Jacobin - a JVM written in Go
Jacobin is exactly the type of project that keeps me humble: a full reimplementation of the JVM in Go, targeting the Java 21 spec - and it’s not a toy. It handles invokedynamic, CONSTANT_Dynamic, sealed classes, and records via its own class-file parser, runs modern class files without a local JDK, and delegates memory management to Go’s GC instead of building its own heap.
It’s a strict interpreter with no JIT, so it won’t threaten HotSpot on throughput - but as a clean-room, OpenJDK-independent execution engine, it’s a genuinely valuable lens on how the JVM instruction set actually works. The kind of repo I’ll be pointing people at when they want to understand class loading rather than just trust it.

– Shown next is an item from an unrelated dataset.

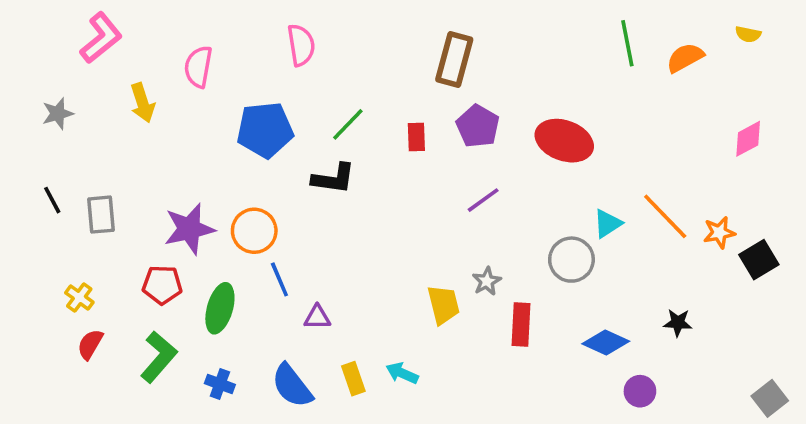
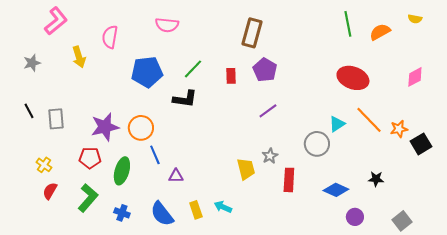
pink semicircle: (301, 45) -> (167, 25), turned 105
red ellipse: (564, 141) -> (353, 78), moved
gray square: (770, 398) -> (402, 221), moved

Strange - pure-Java quantum simulation
Strange by Johan Vos is a pure-Java API for quantum computation and a state-vector simulator - qubits and gates (Hadamard, Pauli-X, CNOT) via a declarative DSL for circuit construction, no native dependencies, no QPU access.

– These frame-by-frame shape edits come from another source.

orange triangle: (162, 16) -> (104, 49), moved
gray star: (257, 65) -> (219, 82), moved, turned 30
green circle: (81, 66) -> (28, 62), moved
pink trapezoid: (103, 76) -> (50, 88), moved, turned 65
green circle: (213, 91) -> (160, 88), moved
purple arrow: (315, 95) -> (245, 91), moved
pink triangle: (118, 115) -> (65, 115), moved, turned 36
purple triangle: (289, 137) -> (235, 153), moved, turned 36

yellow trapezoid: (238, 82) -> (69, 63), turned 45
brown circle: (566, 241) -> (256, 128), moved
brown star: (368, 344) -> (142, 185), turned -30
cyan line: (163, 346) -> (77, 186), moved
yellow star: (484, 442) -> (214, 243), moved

Originally a teaching tool for the Manning book Quantum Computing in Action, now maturing under RedFX, it lets you prototype Grover or Shor algorithms entirely inside a standard JVM. Classical state-vector simulation obviously doesn’t scale to real quantum hardware, but as an on-ramp for Java developers to experiment with quantum logic before committing to cloud QPUs, it lowers the barrier to entry considerably.

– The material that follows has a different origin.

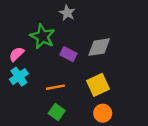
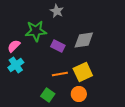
green star: (42, 36) -> (36, 31), turned -30
orange line: (55, 87) -> (60, 74), moved
orange circle: (103, 113) -> (79, 94), moved

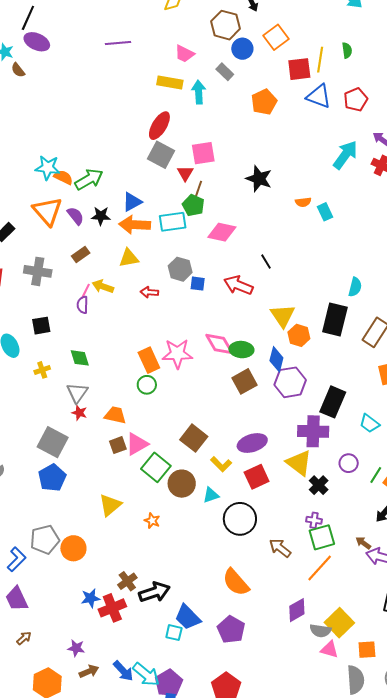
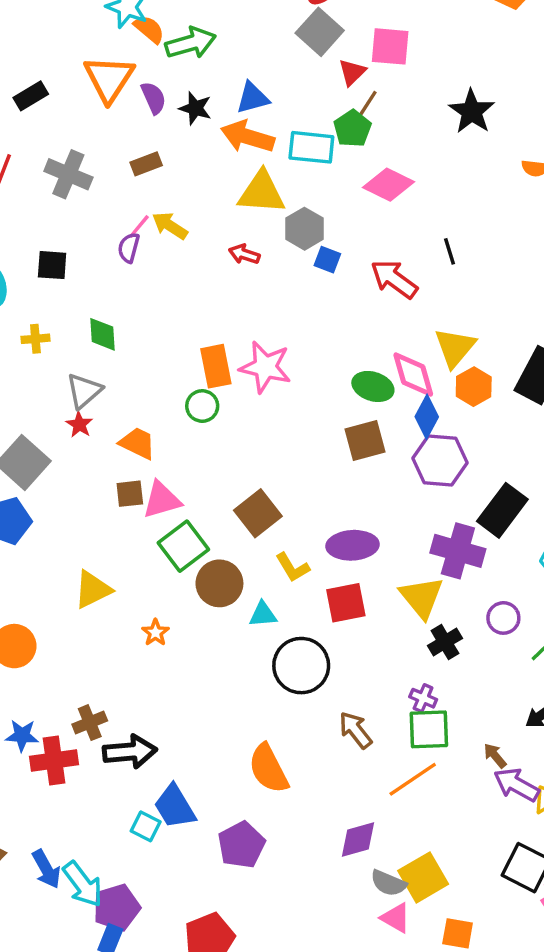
yellow triangle: (129, 258) -> (262, 193), moved, size x1.4
pink diamond: (219, 344) -> (413, 375), moved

Versionparser - zero-dependency, multi-scheme version parsing
Versionparser is the unglamorous-but-essential kind of utility: a Java 17+ library, zero dependencies, that parses, compares, and normalizes version strings across incompatible ecosystems - SemVer 2.0.0, Maven, Python (PEP 440), Debian, RPM, OpenJDK formats, plus CalVer, caret/tilde ranges, epochs, and pre-release identifiers. If you’ve ever hand-rolled version-comparison logic and watched it die on a Debian version with an epoch prefix, you know exactly why a unified Version interface with no transitive dependencies is worth bookmarking - perfect for dependency scanners and build-system tooling.
Benetto - private on-device transcription on Android
Benetto (1.0.0, MIT) is a Kotlin Android app that runs whisper.cpp locally for voice transcription in 99+ languages - zero outbound network traffic, zero API cost. It uses the Whisper “Small” model (~466MB - an obvious disk-space hurdle), cleanly separates the AudioRecord-based recording module from the inference engine, and persists everything through Room.
As a reference for wiring high-performance C++ inference into Kotlin/Android internals, and as a response to data sovereignty concerns around cloud transcription APIs, it’s a tidy demonstration of where on-device ML has arrived.
PS: Fresh off KotlinConf ‘26 in Munich as a media partner - I wasn’t there myself, but the representation was solid - thanks to Grzegorz Król for the running updates. Hence this fairly Kotlin-centric edition; no regrets.